The SMOTE function in Scikit-imbalanced learn uses the SMOTE to oversample
(the standard setting is to obtain a uniform class distribution).

In [None]:
X_train_SMOTE, y_train_SMOTE = SMOTE(random_state=38).fit_resample(X_train, y_train)
print("Distribution of target in train set:")
print(pd.DataFrame(y_train).groupby("Class", axis=0).size())
print("\n")
print("Distribution of target in oversampled train set:")
print(pd.DataFrame(y_train_SMOTE).groupby("Class", axis=0).size())

In [None]:
clf_smote = tree.DecisionTreeClassifier()
clf_smote.fit(X_train_SMOTE, y_train_SMOTE)
hat_y_train_dt_SMOTE = clf_smote.predict(X_train_SMOTE)
hat_y_val_dt_SMOTE = clf_smote.predict(X_val)

In [None]:
cost_dt_smote = estimate_cost(hat_y_val_dt_SMOTE, y_val, cost_FP, cost_FN)
print("Ratio (DT/DTSMOTE): " + str(np.round(100 * cost_DT / cost_dt_smote, 1)) + "%")
print("Ratio (CSDT/DTOver): " + str(np.round(100 * cost_CSDT / cost_dto,1)) + "%")
print("Ratio (DTSMOTE/DTOver): " + str(np.round(100 * cost_dt_smote / cost_dto,1)) + "%")

### SMOTE with wrapper

In [None]:
n_fraud = sum(y_train)
n_nfraud = sum(1 - y_train)
factors = [1, 10, 100, 500]
for factor in factors:
    sm = SMOTE(sampling_strategy={0 : n_nfraud, 1 : int(n_fraud * factor)}, random_state=123)
    X_train_SMOTEaux, y_train_SMOTEaux = sm.fit_resample(X_train, y_train)
    DTSMOTEaux = tree.DecisionTreeClassifier(random_state=123)
    DTSMOTEaux.fit(X_train_SMOTEaux, y_train_SMOTEaux)
    hat_y_val_SMOTEaux = DTSMOTEaux.predict(X_val)
    cost_DTSMOTEaux = estimate_cost(hat_y_val_SMOTEaux, y_val, cost_FP, cost_FN)
    print("Oversampling Y=1, using SMOTE, by factor " + str(int(factor)) + ", yields ratio (CSDT/DTSMOTE): " + str(np.round(100 * cost_CSDT / cost_DTSMOTEaux,1)) + "%")

### Question:
Determine your favourite SMOTE-factor.

### Question:  
Choose your Top 3 of models (you are also allowed to estimate new ones)
and evaluate them on the test set.

# 5. Anomaly detection

We will use the unsupervised learning algorithm isolation forest as an alternative to the supervised methods we analyzed above.
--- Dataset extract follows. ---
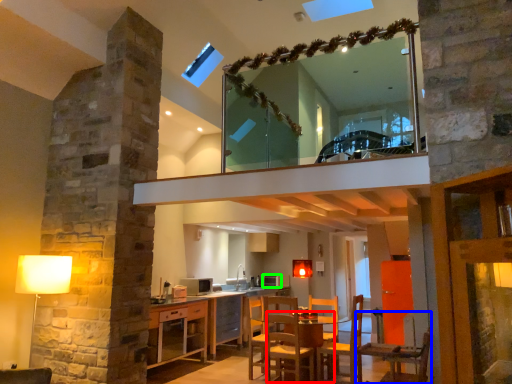 Question: Which object is the farthest from table (highlighted by a red box)? Choose among these: chair (highlighted by a blue box) or appliance (highlighted by a green box).

Choices:
 (A) chair
 (B) appliance

Answer: (B) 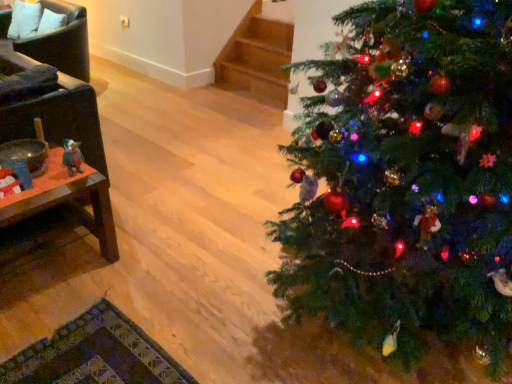 Question: From the image's perspective, relative to white fabric pillow at upper left, is green plush toy at left above or below?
First we determine the precision-recall curve for our random forest:

In [None]:
def draw_precision_recall(scores, y):
    precision, recall, thresholds = precision_recall_curve(y, scores)
    plt.fill_between(recall, precision, alpha=0.2, color="b")
    plt.xlabel("Recall")
    plt.ylabel("Precision")
    plt.ylim([0.0, 1.05])
    plt.xlim([0.0, 1.0])
    plt.title("Precision-Recall curve")
    plt.show()
draw_precision_recall(rf.predict_proba(X_val)[:, 1], y_val)

#### Next, we consider the isolation forest.

In [None]:
isof = IsolationForest(n_estimators=100)

Train an isolation forest (note that y_train is not used):  

In [None]:
isof.fit(X_train)

Determine scores (related to depth) on validation set:

In [None]:
isof_scores_val = isof.decision_function(X_val)

Evaluate distribution of scores in groups "fraud" and "non-fraud":

In [None]:
isof_scores_val_fraud = isof_scores_val[y_val==1]
isof_scores_val_nfraud = isof_scores_val[y_val==0]
left =min(np.nanmin(isof_scores_val_fraud), np.nanmin(isof_scores_val_nfraud))
right =max(np.nanmax(isof_scores_val_fraud), np.nanmax(isof_scores_val_nfraud))
plt.hist([isof_scores_val_fraud, isof_scores_val_nfraud], bins=25, range=[left, right], label=['1', '0'], density=True)
plt.legend(loc="upper right")
plt.show()

Precision-recall curve of the isolation forest:

In [None]:
draw_precision_recall(-1 * isof_scores_val, y_val)

##### Question
Consider the test set. Suppose that we are allowed to generate 150 alerts. Determine the alerts generated by the random forests and the alerts generated by the isolation forest.  Determine the precisions and the recalls.